Despite being a rookie politician, Gebhard must certainly be considered the favorite to win the 48th District’s senate seat. The 48th District, of which Lebanon County is a large part, has a strong history of electing Republican candidates.
“I think maybe if I knew better, I’d be more confident,” said Gebhard. “I’m not taking anything for granted. I think we need to talk to as many voters as we can and find out what’s important to them. I was born and raised here. I think we have hard working folks in the 48th District, folks who want to go to work everyday and support their families. Central Pennsylvania is a great place to raise a family. We have good schools and we have good job opportunities. But that doesn’t mean we can’t improve on them.

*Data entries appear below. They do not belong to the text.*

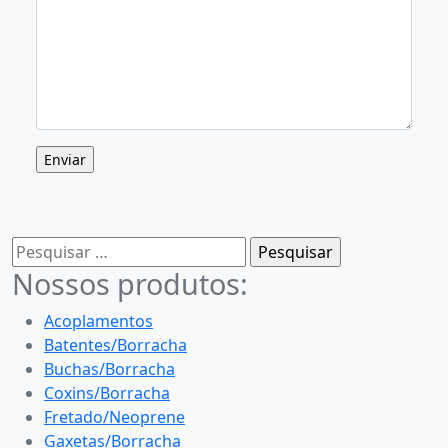
Pesquisar
por:
Nossos produtos:
Acoplamentos
Batentes/Borracha
Buchas/Borracha
Coxins/Borracha
Fretado/Neoprene
Gaxetas/Borracha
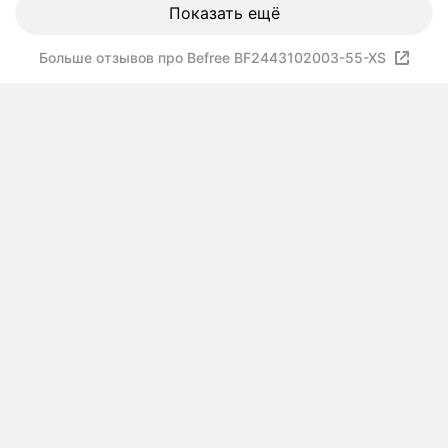
Показать ещё
Больше отзывов про Befree BF2443102003-55-XS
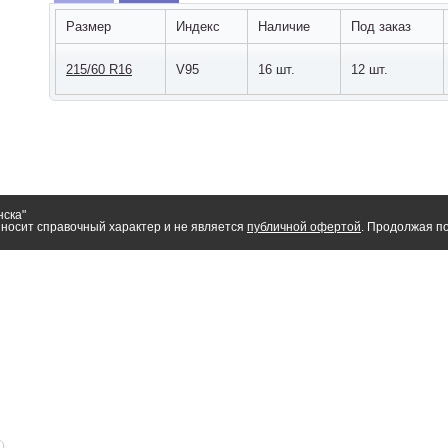
Размер
Индекс
Наличие
Под заказ
215/60 R16
V95
16 шт.
12 шт.
нска"
носит справочный характер и не является
публичной офертой
. Продолжая по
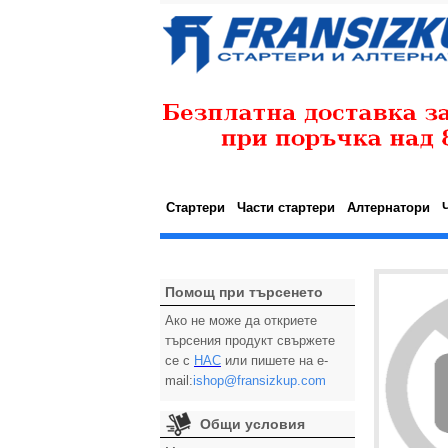
Стартери
Части стартери
Алтернатори
Помощ при търсенето
Ако не може да откриете
търсения продукт свържете
се с
НАС
или пишете на e-
mail:
ishop@fransizkup.com
Общи условия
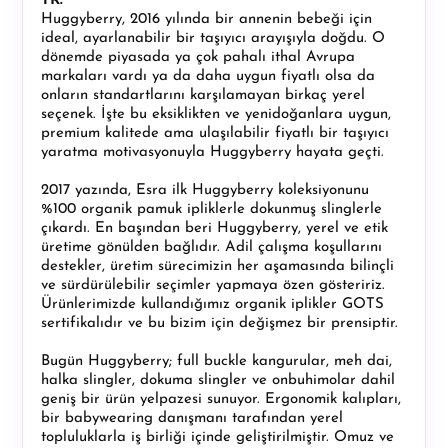
TR:
Huggyberry, 2016 yılında bir annenin bebeği için
ideal, ayarlanabilir bir taşıyıcı arayışıyla doğdu. O
dönemde piyasada ya çok pahalı ithal Avrupa
markaları vardı ya da daha uygun fiyatlı olsa da
onların standartlarını karşılamayan birkaç yerel
seçenek. İşte bu eksiklikten ve yenidoğanlara uygun,
premium kalitede ama ulaşılabilir fiyatlı bir taşıyıcı
yaratma motivasyonuyla Huggyberry hayata geçti.
2017 yazında, Esra ilk Huggyberry koleksiyonunu
%100 organik pamuk ipliklerle dokunmuş slinglerle
çıkardı. En başından beri Huggyberry, yerel ve etik
üretime gönülden bağlıdır. Adil çalışma koşullarını
destekler, üretim sürecimizin her aşamasında bilinçli
ve sürdürülebilir seçimler yapmaya özen gösteririz.
Ürünlerimizde kullandığımız organik iplikler GOTS
sertifikalıdır ve bu bizim için değişmez bir prensiptir.
Bugün Huggyberry; full buckle kangurular, meh dai,
halka slingler, dokuma slingler ve onbuhimolar dahil
geniş bir ürün yelpazesi sunuyor. Ergonomik kalıpları,
bir babywearing danışmanı tarafından yerel
topluluklarla iş birliği içinde geliştirilmiştir. Omuz ve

“Who am I?,” continued Gebhard. “I want everyone to know I’m going to do my best to represent all of the people of the 48th District. I will make all of my decisions on their behalf, not mine. My priorities don’t matter. They’re not voting for a person who’s career-driven or power driven.”
Chris Gebhard isn’t the person he once was, and that’s a good thing. Over the years, he has matured and grown. It’s process that may have been accelerated by the on-going COVID-19 pandemic.
“Certainly, if you would’ve asked me 12 months ago if I saw myself doing this, the answer would’ve been ‘no’,” said Gebhard. “I have a pretty comfortable life, and this really wasn’t on my to-do list. But over the last 12 months, a lot of things have changed. I think how the government has responded to the COVID-19 crisis was a major problem. I have two young kids and they have greatly struggled during COVID-19. Honestly, it’s been difficult. For kids, it almost feels like they lost a year.
“Dave Arnold was a friend of mine,” concluded Gebhard. “When he passed away, I thought ‘Who would be a good fit for his position?’ I thought, ‘Maybe this is the time to get off the sidelines and get into the game. Maybe I should do more than talk about it.’ If Dave were alive today, I’d be supporting him. But these are the circumstances we’ve been dealt.”